--- The data Enclosed Below ---
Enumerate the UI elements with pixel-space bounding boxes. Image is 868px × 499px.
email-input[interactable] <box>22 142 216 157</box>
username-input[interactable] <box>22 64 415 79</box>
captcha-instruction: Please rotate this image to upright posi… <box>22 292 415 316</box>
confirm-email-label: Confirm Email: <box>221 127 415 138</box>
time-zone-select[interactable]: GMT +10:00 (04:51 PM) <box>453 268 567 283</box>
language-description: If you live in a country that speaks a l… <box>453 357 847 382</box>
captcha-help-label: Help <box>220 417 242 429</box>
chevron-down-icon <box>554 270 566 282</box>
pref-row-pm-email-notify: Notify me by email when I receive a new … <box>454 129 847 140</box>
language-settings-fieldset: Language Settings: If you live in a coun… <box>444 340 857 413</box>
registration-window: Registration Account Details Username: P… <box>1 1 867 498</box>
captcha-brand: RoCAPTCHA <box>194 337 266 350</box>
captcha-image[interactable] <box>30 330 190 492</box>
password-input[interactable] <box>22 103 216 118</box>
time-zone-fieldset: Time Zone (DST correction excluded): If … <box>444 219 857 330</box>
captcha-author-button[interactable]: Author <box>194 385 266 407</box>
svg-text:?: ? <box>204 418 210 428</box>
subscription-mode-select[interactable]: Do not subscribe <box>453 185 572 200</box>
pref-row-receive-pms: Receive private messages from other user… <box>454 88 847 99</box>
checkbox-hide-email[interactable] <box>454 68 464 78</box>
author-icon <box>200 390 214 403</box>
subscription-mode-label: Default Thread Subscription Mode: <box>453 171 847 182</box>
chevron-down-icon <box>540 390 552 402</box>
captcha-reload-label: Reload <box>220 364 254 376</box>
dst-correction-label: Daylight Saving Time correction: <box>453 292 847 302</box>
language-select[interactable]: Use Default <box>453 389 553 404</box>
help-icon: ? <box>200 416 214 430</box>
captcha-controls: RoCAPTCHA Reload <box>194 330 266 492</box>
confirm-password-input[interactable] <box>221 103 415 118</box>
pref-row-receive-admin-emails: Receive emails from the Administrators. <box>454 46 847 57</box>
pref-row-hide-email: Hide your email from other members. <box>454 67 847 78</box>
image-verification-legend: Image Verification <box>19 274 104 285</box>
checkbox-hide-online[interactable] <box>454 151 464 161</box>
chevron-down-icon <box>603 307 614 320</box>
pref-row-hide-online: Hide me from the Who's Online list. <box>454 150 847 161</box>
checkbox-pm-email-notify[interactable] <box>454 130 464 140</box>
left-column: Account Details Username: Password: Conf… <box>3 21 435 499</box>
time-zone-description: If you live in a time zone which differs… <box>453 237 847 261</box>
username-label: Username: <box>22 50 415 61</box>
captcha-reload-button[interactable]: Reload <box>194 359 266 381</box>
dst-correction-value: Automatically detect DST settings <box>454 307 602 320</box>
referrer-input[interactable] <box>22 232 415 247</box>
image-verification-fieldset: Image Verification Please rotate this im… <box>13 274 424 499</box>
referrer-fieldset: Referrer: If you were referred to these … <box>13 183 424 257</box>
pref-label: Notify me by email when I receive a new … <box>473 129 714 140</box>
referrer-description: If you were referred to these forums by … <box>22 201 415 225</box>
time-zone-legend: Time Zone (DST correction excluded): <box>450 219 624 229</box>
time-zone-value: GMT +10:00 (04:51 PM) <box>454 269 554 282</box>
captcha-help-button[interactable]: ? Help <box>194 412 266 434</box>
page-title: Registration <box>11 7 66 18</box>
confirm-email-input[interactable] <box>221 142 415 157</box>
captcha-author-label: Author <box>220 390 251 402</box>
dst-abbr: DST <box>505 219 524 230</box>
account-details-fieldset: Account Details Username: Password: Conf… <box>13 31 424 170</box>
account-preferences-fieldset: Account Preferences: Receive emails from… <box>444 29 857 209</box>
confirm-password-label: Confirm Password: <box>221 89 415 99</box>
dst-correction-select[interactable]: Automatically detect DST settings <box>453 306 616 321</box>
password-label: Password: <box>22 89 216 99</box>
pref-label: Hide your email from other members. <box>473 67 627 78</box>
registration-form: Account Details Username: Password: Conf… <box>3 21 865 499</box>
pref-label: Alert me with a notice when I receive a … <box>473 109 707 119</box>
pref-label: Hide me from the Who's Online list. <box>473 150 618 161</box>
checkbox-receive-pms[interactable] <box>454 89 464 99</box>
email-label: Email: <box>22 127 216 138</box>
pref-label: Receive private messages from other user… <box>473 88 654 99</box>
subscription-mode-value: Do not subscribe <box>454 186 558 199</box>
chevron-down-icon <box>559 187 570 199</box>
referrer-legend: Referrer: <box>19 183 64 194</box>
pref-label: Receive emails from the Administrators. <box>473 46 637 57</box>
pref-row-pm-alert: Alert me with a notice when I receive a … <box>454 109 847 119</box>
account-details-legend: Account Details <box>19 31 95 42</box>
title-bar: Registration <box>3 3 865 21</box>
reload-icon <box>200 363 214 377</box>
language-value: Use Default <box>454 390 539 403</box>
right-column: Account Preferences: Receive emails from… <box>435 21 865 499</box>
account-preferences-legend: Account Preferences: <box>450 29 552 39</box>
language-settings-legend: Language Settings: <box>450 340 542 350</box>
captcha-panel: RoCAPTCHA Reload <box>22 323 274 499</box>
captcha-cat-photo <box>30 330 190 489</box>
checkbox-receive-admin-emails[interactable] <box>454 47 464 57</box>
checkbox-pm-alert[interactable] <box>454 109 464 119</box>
--- End of Enclosed The data ---
**Exercise prompt**: Print each record word for word.

**Output of the task**:
Enumerate the UI elements with pixel-space bounding boxes. Image is 868px × 499px.
email-input[interactable] <box>22 142 216 157</box>
username-input[interactable] <box>22 64 415 79</box>
captcha-instruction: Please rotate this image to upright posi… <box>22 292 415 316</box>
confirm-email-label: Confirm Email: <box>221 127 415 138</box>
time-zone-select[interactable]: GMT +10:00 (04:51 PM) <box>453 268 567 283</box>
language-description: If you live in a country that speaks a l… <box>453 357 847 382</box>
captcha-help-label: Help <box>220 417 242 429</box>
chevron-down-icon <box>554 270 566 282</box>
pref-row-pm-email-notify: Notify me by email when I receive a new … <box>454 129 847 140</box>
language-settings-fieldset: Language Settings: If you live in a coun… <box>444 340 857 413</box>
registration-window: Registration Account Details Username: P… <box>1 1 867 498</box>
captcha-brand: RoCAPTCHA <box>194 337 266 350</box>
captcha-image[interactable] <box>30 330 190 492</box>
password-input[interactable] <box>22 103 216 118</box>
time-zone-fieldset: Time Zone (DST correction excluded): If … <box>444 219 857 330</box>
captcha-author-button[interactable]: Author <box>194 385 266 407</box>
svg-text:?: ? <box>204 418 210 428</box>
subscription-mode-select[interactable]: Do not subscribe <box>453 185 572 200</box>
pref-row-receive-pms: Receive private messages from other user… <box>454 88 847 99</box>
checkbox-hide-email[interactable] <box>454 68 464 78</box>
author-icon <box>200 390 214 403</box>
subscription-mode-label: Default Thread Subscription Mode: <box>453 171 847 182</box>
chevron-down-icon <box>540 390 552 402</box>
captcha-reload-label: Reload <box>220 364 254 376</box>
dst-correction-label: Daylight Saving Time correction: <box>453 292 847 302</box>
language-select[interactable]: Use Default <box>453 389 553 404</box>
help-icon: ? <box>200 416 214 430</box>
captcha-controls: RoCAPTCHA Reload <box>194 330 266 492</box>
confirm-password-input[interactable] <box>221 103 415 118</box>
pref-row-receive-admin-emails: Receive emails from the Administrators. <box>454 46 847 57</box>
pref-row-hide-email: Hide your email from other members. <box>454 67 847 78</box>
image-verification-legend: Image Verification <box>19 274 104 285</box>
checkbox-hide-online[interactable] <box>454 151 464 161</box>
chevron-down-icon <box>603 307 614 320</box>
pref-row-hide-online: Hide me from the Who's Online list. <box>454 150 847 161</box>
checkbox-pm-email-notify[interactable] <box>454 130 464 140</box>
left-column: Account Details Username: Password: Conf… <box>3 21 435 499</box>
time-zone-description: If you live in a time zone which differs… <box>453 237 847 261</box>
username-label: Username: <box>22 50 415 61</box>
captcha-reload-button[interactable]: Reload <box>194 359 266 381</box>
dst-correction-value: Automatically detect DST settings <box>454 307 602 320</box>
referrer-input[interactable] <box>22 232 415 247</box>
image-verification-fieldset: Image Verification Please rotate this im… <box>13 274 424 499</box>
referrer-fieldset: Referrer: If you were referred to these … <box>13 183 424 257</box>
pref-label: Notify me by email when I receive a new … <box>473 129 714 140</box>
referrer-description: If you were referred to these forums by … <box>22 201 415 225</box>
time-zone-legend: Time Zone (DST correction excluded): <box>450 219 624 229</box>
time-zone-value: GMT +10:00 (04:51 PM) <box>454 269 554 282</box>
captcha-help-button[interactable]: ? Help <box>194 412 266 434</box>
page-title: Registration <box>11 7 66 18</box>
confirm-email-input[interactable] <box>221 142 415 157</box>
captcha-author-label: Author <box>220 390 251 402</box>
dst-abbr: DST <box>505 219 524 230</box>
account-details-fieldset: Account Details Username: Password: Conf… <box>13 31 424 170</box>
account-preferences-fieldset: Account Preferences: Receive emails from… <box>444 29 857 209</box>
confirm-password-label: Confirm Password: <box>221 89 415 99</box>
dst-correction-select[interactable]: Automatically detect DST settings <box>453 306 616 321</box>
password-label: Password: <box>22 89 216 99</box>
pref-label: Hide your email from other members. <box>473 67 627 78</box>
registration-form: Account Details Username: Password: Conf… <box>3 21 865 499</box>
pref-label: Alert me with a notice when I receive a … <box>473 109 707 119</box>
pref-label: Hide me from the Who's Online list. <box>473 150 618 161</box>
checkbox-receive-pms[interactable] <box>454 89 464 99</box>
email-label: Email: <box>22 127 216 138</box>
pref-label: Receive private messages from other user… <box>473 88 654 99</box>
subscription-mode-value: Do not subscribe <box>454 186 558 199</box>
chevron-down-icon <box>559 187 570 199</box>
referrer-legend: Referrer: <box>19 183 64 194</box>
pref-label: Receive emails from the Administrators. <box>473 46 637 57</box>
pref-row-pm-alert: Alert me with a notice when I receive a … <box>454 109 847 119</box>
account-details-legend: Account Details <box>19 31 95 42</box>
title-bar: Registration <box>3 3 865 21</box>
reload-icon <box>200 363 214 377</box>
language-value: Use Default <box>454 390 539 403</box>
right-column: Account Preferences: Receive emails from… <box>435 21 865 499</box>
account-preferences-legend: Account Preferences: <box>450 29 552 39</box>
language-settings-legend: Language Settings: <box>450 340 542 350</box>
captcha-panel: RoCAPTCHA Reload <box>22 323 274 499</box>
captcha-cat-photo <box>30 330 190 489</box>
checkbox-receive-admin-emails[interactable] <box>454 47 464 57</box>
checkbox-pm-alert[interactable] <box>454 109 464 119</box>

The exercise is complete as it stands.